Перекличка, якобы сценка из жизни, пойманной врасплох, вызывает тот же эффект, что и откровенно постановочные кадры с играющей на мандолине и читающей женщинами. Такое изображение арестанток демонстрирует, как в кадре размывается граница между постановочным и «неигровым документальным» фильмами. В те годы эта граница разделяла ведущих деятелей советского кинематографа, и поэтому ее роль была велика. За неигровое документальное кино, как известно, ратовал Дзига Вертов, чей «Человек с киноаппаратом» частично вышел в тот же год, что и «Соловки»[184]. Получившая новую жизнь на Западе в 1960-х годах в форме cinema verite во Франции и «прямого кино» в Соединенных Штатах, неигровая документалистика виделась ответом на «парадную реальность», «церемонную и основанную на ритуалах» [Morin 1985: 4]. В «Соловках» выхваченные из жизни и поставленные кадры сливаются воедино. Часто невозможно сказать, что есть что[185]. Несколько подлинно документальных моментов, все же присутствующих в фильме, неотъемлемо встроены в общий нарратив. Здесь художественное смешивается с документальным, как в представлении варьете сходятся фокусники и акробаты. И неважно, что фокусы требуют ловкости рук и создают иллюзии, способные обмануть зрительское восприятие, а в акробатике нужны крепкие руки и существует риск получить травму ради того, чтобы произвести впечатление. В варьете фокусы и акробатические фигуры соседствуют в качестве аттракционов. Кадры, запечатлевшие пойманную врасплох жизнь, и общая документальная эстетика картины лишь добавляют живости аттракциону – это как убрать страховочную сетку под акробатами. Публике показывают все «по-настоящему».

Театр-варьете – не просто метафора или очередной лагерный аттракцион, но прототип шоу, по которому выстроены «Соловки». Сам лагерь превращается в длинную последовательность номеров варьете. Стремительная, зачастую достаточно раздражающая смена выразительных кадров в «Соловках» отсылает ко временам, когда кинохроники с пейзажами дальних стран демонстрировались в театрах-варьете, соперничая с номерами за внимание, а скорее – за отвлечение внимания публики.
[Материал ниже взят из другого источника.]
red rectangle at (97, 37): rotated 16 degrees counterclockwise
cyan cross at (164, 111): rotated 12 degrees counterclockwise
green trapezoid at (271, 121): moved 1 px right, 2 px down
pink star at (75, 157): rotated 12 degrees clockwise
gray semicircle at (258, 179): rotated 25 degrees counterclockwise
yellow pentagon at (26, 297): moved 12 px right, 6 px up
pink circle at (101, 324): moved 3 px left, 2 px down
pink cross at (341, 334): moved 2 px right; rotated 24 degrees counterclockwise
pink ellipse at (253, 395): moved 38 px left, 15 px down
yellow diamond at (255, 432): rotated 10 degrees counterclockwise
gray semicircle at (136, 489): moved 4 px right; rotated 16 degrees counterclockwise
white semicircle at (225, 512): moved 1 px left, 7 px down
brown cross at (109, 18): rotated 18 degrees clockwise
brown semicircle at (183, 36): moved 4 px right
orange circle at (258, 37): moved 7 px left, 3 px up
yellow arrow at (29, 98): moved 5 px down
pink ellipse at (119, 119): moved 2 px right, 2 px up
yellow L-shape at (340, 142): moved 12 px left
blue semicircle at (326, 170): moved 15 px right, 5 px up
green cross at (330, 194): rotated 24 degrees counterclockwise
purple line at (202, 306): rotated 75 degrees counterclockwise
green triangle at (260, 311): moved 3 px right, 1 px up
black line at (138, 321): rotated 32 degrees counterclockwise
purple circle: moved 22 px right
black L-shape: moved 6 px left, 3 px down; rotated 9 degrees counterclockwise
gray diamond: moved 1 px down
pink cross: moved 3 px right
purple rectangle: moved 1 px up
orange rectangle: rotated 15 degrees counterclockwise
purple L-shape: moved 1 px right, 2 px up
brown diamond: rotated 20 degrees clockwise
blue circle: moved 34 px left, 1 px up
Как в любом представлении подобного рода, некоторые номера, вроде показа лагерных богатств или чудес техники, должны вызывать восхищение зрителей перед мастерством и могуществом исполнителя. Другие же просто должны развлекать. Концовка фильма оборачивает калейдоскоп аттракционов в предсказуемый телеологический нарратив. В последних кадрах картины мы завершаем круг, возвращаясь в порт Соловков, куда в начале прибыли заключенные. Теперь мы наблюдаем за их досрочным отъездом в связи с примерным поведением. Отсылая к начальному эпизоду, последние кадры превращают картину в поучительную историю перевоспитания.

И все же, несмотря на оптимистичный идеологический посыл, «Соловки» не избежали цензуры. После громкой премьеры фильм был запрещен и вернулся в поле зрения общественности уже после перестройки. Информацию об этом фильме так тщательно зачистили, что в своей книге «Шагай, Совет!» Грэм Робертс утверждает, будто не встретил ни единого упоминания «Соловков» или «их создателей в каких-либо русскоязычных или англоязычных источниках», за исключением фильма Голдовской «Власть соловецкая», и не нашел «ни одного свидетельства того, что картина Черкасова вообще выходила в прокат» [Roberts 1999: 163]. И действительно, долгое время считалось, что «Соловки» отправились на полку, даже не будучи показаны публике. Горький, как и Черкасов, посетивший Соловки, предоставил первое свидетельство о выходе фильма в широкий прокат и намекнул на то, что информация о нем подверглась «чистке». Путевые заметки Горького о Соловках начинаются с абзаца, посвященного фильму Черкасова [Горький 1953: 201]. Горький пишет, что в момент написания этих строк картина все еще показывалась «по всему Союзу», став самым известным изображением Соловков в стране. Горький же был ею не слишком впечатлен. Он заявил, что из-за быстрых темпов преобразований на Соловках фильм уже выглядит устаревшим. Отзывы рабочих, недоумевавших при виде соловецких арестантов, которые наслаждаются полным рационом и цирковыми представлениями, в то время как усердно трудящиеся граждане живут в нужде, дают понять – если что и устарело стремительно к 1930 году, так это изображение лагеря курортом для перевоспитания. Горький разъяснил свою нечетко сформулированную критику картины Черкасова только пять лет спустя, когда вышедший в том числе под его редакцией сборник о Беломорско-Балтийском канале положил начало целому новому направлению в изображении лагерей, по всем статьям превосходящему «Соловки». Но прежде чем обратиться к этому проекту 1934 года, давайте остановимся на промежуточной ступени сотрудничества кинематографа и полиции – фильме Николая Экка «Путевка в жизнь» (1931).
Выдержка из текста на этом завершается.